Giving and taking objects to and from humans are fundamental capabilities for collaborative robots in a variety of applications. NVIDIA researchers are hoping to improve these human-to-robot handovers by thinking about them as a hand grasp classification problem.
In a paper called “Human Grasp Classification for Reactive Human-to-Robot Handovers“, researchers at NVIDIA’s Seattle AI Robotics Research Lab describe a proof of concept they claim results in more fluent human-to-robot handovers compared to previous approaches. The system classifies a human’s grasp and plans a robot’s trajectory to take the object from the human’s hand.
To do this, the researchers developed a perception system that can accurately identify a hand and objects in a variety of poses. This was no easy task, they said, as often times the hand and object are obstructed by each other.
How the system works
To solve the problem, the team broke the approach into several phases. The researchers defined a set of grasps that describe the way the object is grasped by the human hand. The types of grasps were defined as “on-open-palm,” “pinch-bottom,” “pinch-top,” “pinch-side,” and “lifting.”
“Humans hand objects over in different ways,” the researchers write. “They can present the object on their palm or use a pinch grasp and present the object in different orientations. Our system can determine which grasp a human is using and adapt accordingly, enabling a reactive human-robot handover. If the human hand isn’t holding anything, it could be either waiting for the robot to handover an object or just doing nothing specific.
Then they created a dataset of 151,551 images that covered eight subjects with various hand shapes and hand poses using an Azure Kinect RGBD camera. “Specifically, we show an example image of a hand grasp to the subject, and record the subject performing similar poses from twenty to sixty seconds. The whole sequence of images are therefore labeled as the corresponding human grasp category. During the recording, the subject can move his/her body and hand to different position to diversify the camera viewpoints. We record both left and right hands for each subject.”
Finally, the robot adjusts its orientation and trajectory based on the human grasp. NVIDIA did this by training a human grasp classification network using PointNet++. Instead of using convolutional neural networks on depth images, the researchers used PointNet++ for its efficiency and success on robotics applications such as marker-less teleoperation systems and grasps generation.

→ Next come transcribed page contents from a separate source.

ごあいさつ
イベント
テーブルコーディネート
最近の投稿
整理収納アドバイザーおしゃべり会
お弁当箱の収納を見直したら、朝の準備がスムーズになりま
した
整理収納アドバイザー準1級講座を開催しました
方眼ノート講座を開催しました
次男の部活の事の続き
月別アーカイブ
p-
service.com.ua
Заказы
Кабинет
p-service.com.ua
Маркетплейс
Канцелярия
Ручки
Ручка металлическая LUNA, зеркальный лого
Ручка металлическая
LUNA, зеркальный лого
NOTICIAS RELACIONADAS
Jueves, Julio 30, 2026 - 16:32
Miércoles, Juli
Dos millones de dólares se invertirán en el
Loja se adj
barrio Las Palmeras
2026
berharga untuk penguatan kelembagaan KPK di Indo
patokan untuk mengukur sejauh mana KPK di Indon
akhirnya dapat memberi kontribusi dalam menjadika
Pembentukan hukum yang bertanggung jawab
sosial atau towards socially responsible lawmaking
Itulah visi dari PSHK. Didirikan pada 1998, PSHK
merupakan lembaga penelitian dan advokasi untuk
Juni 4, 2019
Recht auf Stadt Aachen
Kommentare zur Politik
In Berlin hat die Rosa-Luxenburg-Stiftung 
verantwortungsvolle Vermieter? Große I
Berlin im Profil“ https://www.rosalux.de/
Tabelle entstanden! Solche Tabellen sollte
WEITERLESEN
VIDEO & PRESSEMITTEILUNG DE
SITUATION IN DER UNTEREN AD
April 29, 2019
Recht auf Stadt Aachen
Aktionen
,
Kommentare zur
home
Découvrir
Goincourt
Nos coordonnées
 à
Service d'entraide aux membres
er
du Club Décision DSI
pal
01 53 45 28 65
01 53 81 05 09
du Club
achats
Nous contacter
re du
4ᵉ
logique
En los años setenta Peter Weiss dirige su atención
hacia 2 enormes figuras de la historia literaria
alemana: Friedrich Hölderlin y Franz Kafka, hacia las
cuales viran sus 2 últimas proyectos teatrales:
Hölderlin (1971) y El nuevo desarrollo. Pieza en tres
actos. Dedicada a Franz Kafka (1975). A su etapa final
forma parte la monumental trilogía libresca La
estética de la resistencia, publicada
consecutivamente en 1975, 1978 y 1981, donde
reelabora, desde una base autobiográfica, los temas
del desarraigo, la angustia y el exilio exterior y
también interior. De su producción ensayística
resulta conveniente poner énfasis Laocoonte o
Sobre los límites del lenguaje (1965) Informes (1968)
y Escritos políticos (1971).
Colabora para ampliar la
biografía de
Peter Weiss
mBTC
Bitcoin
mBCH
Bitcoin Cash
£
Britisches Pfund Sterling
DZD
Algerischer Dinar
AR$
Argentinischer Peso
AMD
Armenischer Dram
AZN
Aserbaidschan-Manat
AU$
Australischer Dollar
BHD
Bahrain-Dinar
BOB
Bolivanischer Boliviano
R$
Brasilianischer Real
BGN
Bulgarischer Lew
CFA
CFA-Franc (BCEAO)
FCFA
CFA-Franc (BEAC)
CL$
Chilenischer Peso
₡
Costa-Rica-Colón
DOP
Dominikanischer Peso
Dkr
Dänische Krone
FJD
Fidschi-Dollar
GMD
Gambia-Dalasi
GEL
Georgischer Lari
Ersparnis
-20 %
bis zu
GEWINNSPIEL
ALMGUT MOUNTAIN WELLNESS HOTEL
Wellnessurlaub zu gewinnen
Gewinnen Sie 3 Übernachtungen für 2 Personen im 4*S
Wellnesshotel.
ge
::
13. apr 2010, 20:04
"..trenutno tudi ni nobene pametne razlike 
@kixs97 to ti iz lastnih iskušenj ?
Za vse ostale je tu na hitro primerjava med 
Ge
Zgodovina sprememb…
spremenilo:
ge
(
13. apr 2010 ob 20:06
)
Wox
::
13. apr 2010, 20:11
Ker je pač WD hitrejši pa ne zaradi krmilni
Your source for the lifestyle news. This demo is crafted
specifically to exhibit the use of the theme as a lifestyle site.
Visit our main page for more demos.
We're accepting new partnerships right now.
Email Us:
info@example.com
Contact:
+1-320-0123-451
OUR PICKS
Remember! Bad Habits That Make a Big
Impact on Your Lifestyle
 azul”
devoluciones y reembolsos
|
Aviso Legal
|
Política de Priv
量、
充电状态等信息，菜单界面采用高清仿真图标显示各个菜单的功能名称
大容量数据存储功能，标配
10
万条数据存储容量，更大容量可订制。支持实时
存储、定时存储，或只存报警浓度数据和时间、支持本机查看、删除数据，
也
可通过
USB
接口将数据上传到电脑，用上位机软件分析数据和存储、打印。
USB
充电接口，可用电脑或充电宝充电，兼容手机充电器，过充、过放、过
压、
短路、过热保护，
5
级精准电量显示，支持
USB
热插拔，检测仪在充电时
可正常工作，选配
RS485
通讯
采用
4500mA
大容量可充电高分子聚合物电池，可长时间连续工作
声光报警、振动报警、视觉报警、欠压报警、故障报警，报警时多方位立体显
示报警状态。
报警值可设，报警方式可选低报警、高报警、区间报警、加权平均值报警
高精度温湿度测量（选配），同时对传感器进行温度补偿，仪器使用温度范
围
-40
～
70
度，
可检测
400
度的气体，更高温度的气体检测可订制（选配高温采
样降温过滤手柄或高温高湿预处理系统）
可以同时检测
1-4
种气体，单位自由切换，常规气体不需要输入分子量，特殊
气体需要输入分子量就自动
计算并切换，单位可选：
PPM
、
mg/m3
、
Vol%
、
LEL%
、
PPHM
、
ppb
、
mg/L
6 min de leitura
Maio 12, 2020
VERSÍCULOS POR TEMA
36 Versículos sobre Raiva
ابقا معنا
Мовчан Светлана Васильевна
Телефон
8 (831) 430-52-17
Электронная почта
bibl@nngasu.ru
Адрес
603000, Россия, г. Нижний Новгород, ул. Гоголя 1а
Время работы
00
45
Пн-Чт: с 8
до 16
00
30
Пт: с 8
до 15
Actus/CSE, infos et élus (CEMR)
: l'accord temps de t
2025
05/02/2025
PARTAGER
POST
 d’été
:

The handover task is modeled as a Robust Logical-Dynamical System. This is an existing approach that generates motion plans that avoid contact between the gripper and the human hand given the human grasp classification. The system was trained using one NVIDIA TITAN X GPU with CUDA 10.2 and the PyTorch framework. The testing was done with one NVIDIA RTX 2080 Ti GPU.
Future improvements of human-to-robot handovers
To test their system, the researchers used two Franka Emika cobot arms to take colored blocks from a human’s grasp. The robot arms were set up on identical tables in different locations. According to the researchers, the system had a grasp success of 100% and a planning success rate of 64.3%. It took 17.34 seconds to plan and execute actions versus the 20.93 seconds of a comparable system.
However, the researchers admit a limitation of their approach is it applies only to a single set of grasp types. In the future, the system will learn different grasp types from data instead of using manually-specified rules.
“In general, our definition of human grasps covers 77% of the user grasps even before they know the ways of grasps defined in our system,” wrote the researchers. “While our system can deal with most of the unseen human grasps, they tend to lead to higher uncertainty and sometimes would cause the robot to back off and replan. … This suggests directions for future research; ideally we would be able to handle a wider range of grasps that a human might want to use.”